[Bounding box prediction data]
★ ★ ★ ★ ★ ★ ★
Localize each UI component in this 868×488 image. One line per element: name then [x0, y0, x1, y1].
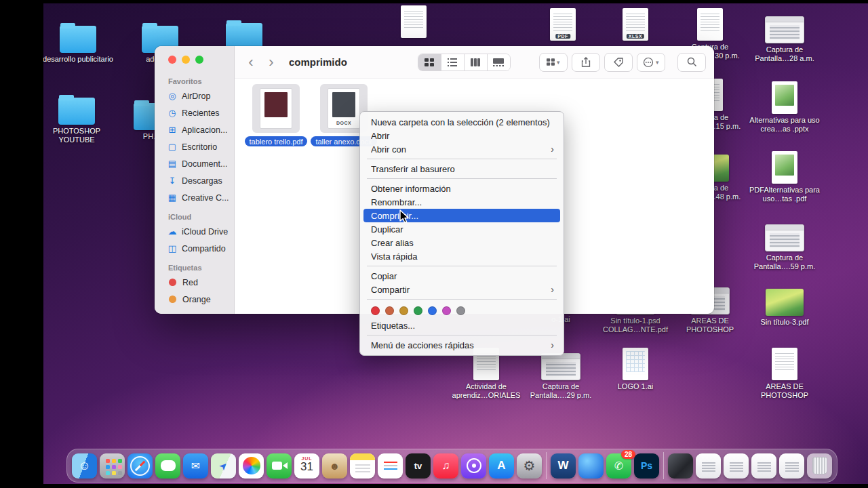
menu-item-transferir-al-basurero[interactable]: Transferir al basurero — [363, 162, 560, 176]
desktop-icon-documento-superior[interactable] — [378, 5, 449, 40]
dock-item-finder[interactable]: ☺ — [72, 453, 97, 479]
desktop-icon-photoshop-youtube[interactable]: PHOTOSHOP YOUTUBE — [41, 92, 112, 144]
desktop-icon-sin-titulo-3[interactable]: Sin título-3.pdf — [749, 283, 820, 327]
sidebar-item-creative-c[interactable]: ▦Creative C... — [159, 189, 230, 206]
close-window-button[interactable] — [168, 56, 176, 64]
submenu-chevron-icon: › — [551, 340, 554, 350]
group-by-button[interactable]: ▾ — [539, 53, 568, 72]
document-thumbnail — [404, 9, 423, 30]
forward-button[interactable]: › — [263, 54, 279, 71]
dock-item-safari[interactable] — [127, 453, 153, 479]
dock-item-tv[interactable]: tv — [406, 453, 431, 479]
menu-item-abrir-con[interactable]: Abrir con› — [363, 142, 560, 156]
sidebar-item-red[interactable]: Red — [159, 274, 230, 291]
menu-item-compartir[interactable]: Compartir› — [363, 283, 560, 296]
desktop-icon-label: PHOTOSHOP YOUTUBE — [41, 127, 112, 144]
dock-item-settings[interactable]: ⚙ — [517, 453, 542, 479]
dock-item-document-2[interactable] — [724, 453, 749, 479]
sidebar-item-icloud-drive[interactable]: ☁iCloud Drive — [159, 223, 230, 240]
dock-item-maps[interactable]: ➤ — [211, 453, 236, 479]
view-list-button[interactable] — [441, 54, 465, 70]
sidebar-item-compartido[interactable]: ◫Compartido — [159, 240, 230, 257]
letterbox-top — [0, 0, 868, 3]
desktop-icon-pdf-alternativas[interactable]: PDFAlternativas para uso…tas .pdf — [749, 151, 820, 203]
menu-item-copiar[interactable]: Copiar — [363, 269, 560, 283]
dock-item-recent-image[interactable] — [668, 453, 693, 479]
menu-item-vista-rápida[interactable]: Vista rápida — [363, 249, 560, 263]
tag-color-dot[interactable] — [456, 306, 465, 315]
tag-color-dot[interactable] — [414, 306, 422, 315]
menu-item-duplicar[interactable]: Duplicar — [363, 222, 560, 236]
dock-item-document-4[interactable] — [779, 453, 804, 479]
menu-item-label: Abrir con — [371, 144, 551, 155]
menu-item-label: Etiquetas... — [371, 321, 554, 331]
dock-item-reminders[interactable] — [378, 453, 403, 479]
dock-item-music[interactable]: ♫ — [433, 453, 458, 479]
dock-item-podcasts[interactable] — [461, 453, 486, 479]
group-icon — [547, 58, 555, 66]
dock-item-whatsapp[interactable]: ✆28 — [606, 453, 631, 479]
dock-item-calendar[interactable]: JUL31 — [294, 453, 319, 479]
back-button[interactable]: ‹ — [243, 54, 259, 71]
sidebar-item-airdrop[interactable]: ◎AirDrop — [159, 87, 230, 104]
view-grid-button[interactable] — [418, 54, 441, 70]
dock-item-contacts[interactable]: ☻ — [322, 453, 347, 479]
view-columns-button[interactable] — [465, 54, 488, 70]
desktop-icon-alternativas-pptx[interactable]: Alternativas para uso crea…as .pptx — [749, 81, 820, 134]
menu-item-obtener-información[interactable]: Obtener información — [363, 182, 560, 195]
notification-badge: 28 — [621, 450, 635, 459]
maps-glyph-icon: ➤ — [217, 460, 229, 472]
desktop-icon-pdf-superior[interactable]: PDF — [528, 8, 598, 43]
desktop-icon-label: Sin título-3.pdf — [761, 318, 809, 327]
minimize-window-button[interactable] — [182, 56, 190, 64]
dock-item-mail[interactable]: ✉ — [183, 453, 208, 479]
dock-item-blue-app[interactable] — [578, 453, 604, 479]
dock-item-messages[interactable] — [155, 453, 180, 479]
dock-item-notes[interactable] — [350, 453, 375, 479]
sidebar-item-escritorio[interactable]: ▢Escritorio — [159, 138, 230, 155]
tag-color-dot[interactable] — [399, 306, 408, 315]
menu-item-nueva-carpeta-con-la-selección-2-elementos[interactable]: Nueva carpeta con la selección (2 elemen… — [363, 115, 560, 129]
dock-item-launchpad[interactable] — [100, 453, 125, 479]
share-button[interactable] — [572, 53, 600, 72]
sidebar-item-recientes[interactable]: ◷Recientes — [159, 104, 230, 121]
tag-color-dot[interactable] — [428, 306, 437, 315]
sidebar-item-descargas[interactable]: ↧Descargas — [159, 172, 230, 189]
tag-color-dot[interactable] — [385, 306, 394, 315]
desktop-icon-xlsx-superior[interactable]: XLSX — [600, 8, 671, 43]
sidebar-item-aplicacion[interactable]: ⊞Aplicacion... — [159, 121, 230, 138]
menu-item-etiquetas[interactable]: Etiquetas... — [363, 319, 560, 332]
dock-item-document-3[interactable] — [751, 453, 776, 479]
dock-item-app-store[interactable]: A — [489, 453, 514, 479]
desktop-icon-art — [772, 81, 797, 114]
view-gallery-button[interactable] — [488, 54, 510, 70]
desktop-icon-desarrollo-publicitario[interactable]: desarrollo publicitario — [43, 20, 113, 64]
document-thumbnail — [775, 351, 794, 372]
menu-item-menú-de-acciones-rápidas[interactable]: Menú de acciones rápidas› — [363, 338, 560, 352]
tag-color-dot[interactable] — [371, 306, 380, 315]
desktop-icon-captura-59pm[interactable]: Captura de Pantalla….59 p.m. — [749, 219, 820, 271]
menu-item-crear-alias[interactable]: Crear alias — [363, 236, 560, 249]
menu-item-renombrar[interactable]: Renombrar... — [363, 195, 560, 209]
tags-button[interactable] — [604, 53, 633, 72]
dock-item-facetime[interactable] — [267, 453, 292, 479]
tag-color-dot[interactable] — [442, 306, 451, 315]
dock-item-word[interactable]: W — [551, 453, 576, 479]
desktop-icon-areas-photoshop-2[interactable]: AREAS DE PHOTOSHOP — [749, 348, 820, 400]
dock-item-document-1[interactable] — [696, 453, 721, 479]
menu-item-label: Compartir — [371, 285, 551, 295]
menu-item-abrir[interactable]: Abrir — [363, 129, 560, 142]
menu-item-comprimir[interactable]: Comprimir... — [363, 209, 560, 222]
desktop-icon-logo-1-ai[interactable]: LOGO 1.ai — [600, 348, 671, 391]
sidebar-item-document[interactable]: ▤Document... — [159, 155, 230, 172]
sidebar-item-orange[interactable]: Orange — [159, 291, 230, 308]
facetime-camera-icon — [272, 462, 282, 470]
dock-item-photos[interactable] — [239, 453, 264, 479]
desktop-icon-captura-28am[interactable]: Captura de Pantalla…28 a.m. — [749, 11, 820, 63]
more-actions-button[interactable]: ▾ — [637, 53, 665, 72]
zoom-window-button[interactable] — [195, 56, 203, 64]
dock-item-photoshop[interactable]: Ps — [634, 453, 659, 479]
dock-item-trash[interactable] — [807, 453, 832, 479]
search-button[interactable] — [677, 53, 706, 72]
file-item-tablero-trello-pdf[interactable]: tablero trello.pdf — [248, 84, 304, 146]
★ ★ ★ ★ ★ ★ ★
*EXERCISE REQUIREMENTS*: A single number is expected: how many lines in the entries above hold the word "Captura".

*ANSWER SECTION*: 2